Adding Asian IME (Chinese and Japanese) on WFU's 2009-2010 Lenovo ThinkPad T400 running Windows Vista and Office 2007

1. Go to "Control Panel" and select "Regional and Language Options" applet.

 

2. Go to "keyboards and Languages" tab. Click "Change keyboards ..." button.

3. Choose Add button.

For Chinese - expand the section "Chinese (Simplified, PRC)" [even it said Simplified, it is ok, you can type Traditional Chinese using this IME] and check the box "Microsoft Pinyin IME 2007"; For Japanese - expand "Japanese (Japan)" and check "Microsoft Office IME 2007", click ok and ok again to close the control panel applet.

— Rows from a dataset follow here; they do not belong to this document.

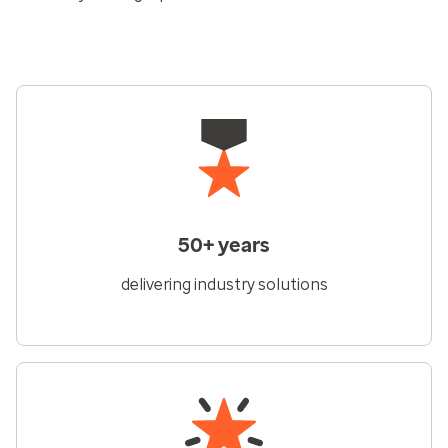
50+ years
delivering industry solutions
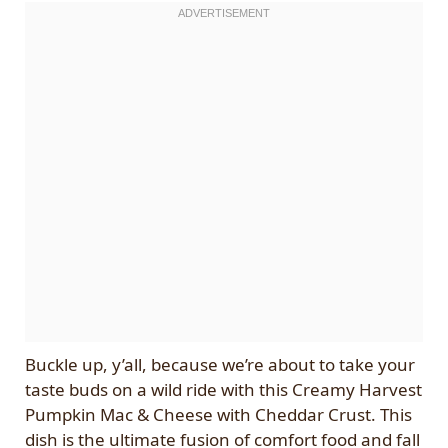
Buckle up, y’all, because we’re about to take your
taste buds on a wild ride with this Creamy Harvest
Pumpkin Mac & Cheese with Cheddar Crust. This
dish is the ultimate fusion of comfort food and fall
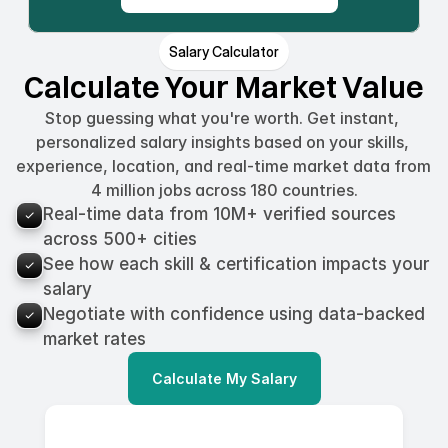
Salary Calculator
Calculate Your Market Value
Stop guessing what you're worth. Get instant, 
personalized salary insights based on your skills, 
experience, location, and real-time market data from 
4 million jobs across 180 countries.
Real-time data from 10M+ verified sources 
across 500+ cities
See how each skill & certification impacts your 
salary
Negotiate with confidence using data-backed 
market rates
Calculate My Salary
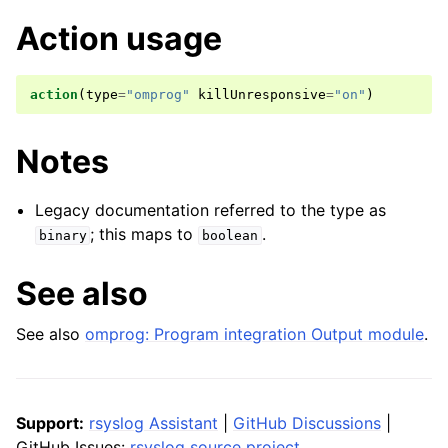
Action usage
action
(
type
=
"omprog"
killUnresponsive
=
"on"
)
Notes
Legacy documentation referred to the type as
; this maps to
.
binary
boolean
See also
See also
omprog: Program integration Output module
.
Support:
rsyslog Assistant
|
GitHub Discussions
|
GitHub Issues:
rsyslog source project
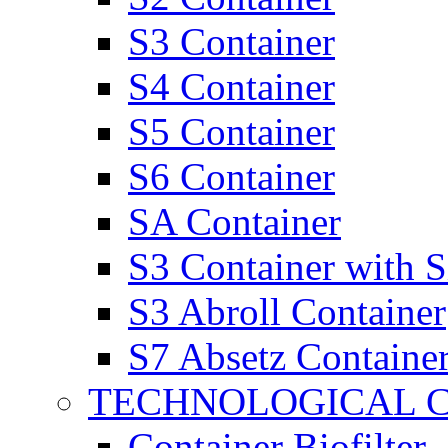
S3 Container
S4 Container
S5 Container
S6 Container
SA Container
S3 Container with 
S3 Abroll Container
S7 Absetz Containe
TECHNOLOGICAL 
Container Biofilter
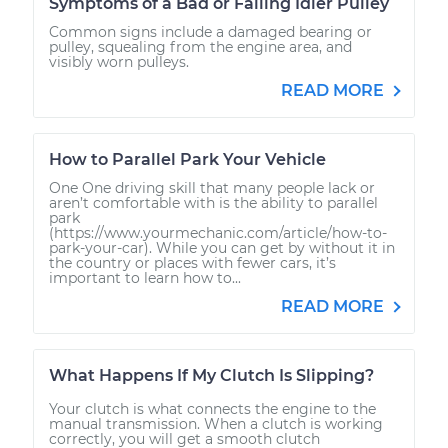
Symptoms of a Bad or Failing Idler Pulley
Common signs include a damaged bearing or
pulley, squealing from the engine area, and
visibly worn pulleys.
READ MORE
How to Parallel Park Your Vehicle
One One driving skill that many people lack or
aren’t comfortable with is the ability to parallel
park
(https://www.yourmechanic.com/article/how-to-
park-your-car). While you can get by without it in
the country or places with fewer cars, it’s
important to learn how to...
READ MORE
What Happens If My Clutch Is Slipping?
Your clutch is what connects the engine to the
manual transmission. When a clutch is working
correctly, you will get a smooth clutch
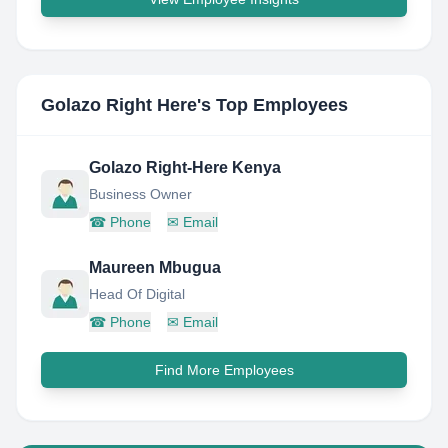
Golazo Right Here
's Top Employees
Golazo Right-Here Kenya
Business Owner
☎
Phone
✉
Email
Maureen Mbugua
Head Of Digital
☎
Phone
✉
Email
Find More Employees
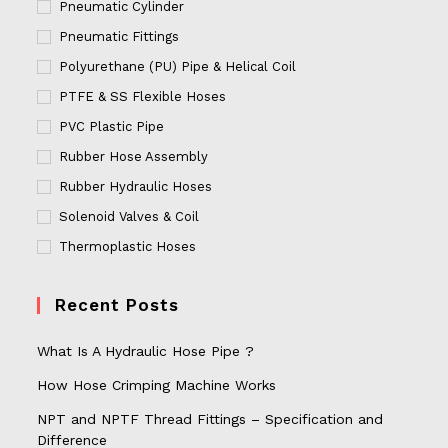
Pneumatic Cylinder
Pneumatic Fittings
Polyurethane (PU) Pipe & Helical Coil
PTFE & SS Flexible Hoses
PVC Plastic Pipe
Rubber Hose Assembly
Rubber Hydraulic Hoses
Solenoid Valves & Coil
Thermoplastic Hoses
Recent Posts
What Is A Hydraulic Hose Pipe ?
How Hose Crimping Machine Works
NPT and NPTF Thread Fittings – Specification and
Difference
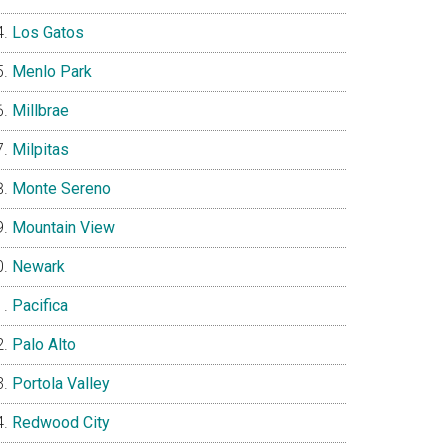
Los Gatos
Menlo Park
Millbrae
Milpitas
Monte Sereno
Mountain View
Newark
Pacifica
Palo Alto
Portola Valley
Redwood City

You should have a language that let you switch between English and Chinese/Japanese. (Becareful about hitting left shift + left alt keys at the same time e.g. in selecting vertical text in Microsoft Word, it will switch language with that key combination)

4. In the Chinese language bar drop down option menu, you can add a buttom that let you choose which character set to use, by default is both traditional and simplified.

5. In the Japanese languagebar, when you switch, you will get a confirmation dialog box.

the wording is wrong in that box, it meant changing "default input to japanese" not "default japanese input to japanese ime 2007"as implied. So, choose no, otherwise, default will no longer be English.) You can change input options in the dropdown menus to choose Hiragana or Katakana.

6. Handwriting recognition and character lookup by radical/strokes with IME Pad

7. Tablet PC Input Panel

Alternatively, you can use TIP to do handwriting recognition isntead. Do a search for "Input Panel" in start menu will show you the applet.

rollover the area below the character would give you different candidates

two different dropdowns areas in japanese

 

8. Candidates list

In chinese input, click the arrows on the right to see more candidates

in Japanese, click the double arrow on the bottom of the list to see more options

9. Properties

If you go to the control panel, region applet, you can change the properties of each IME there.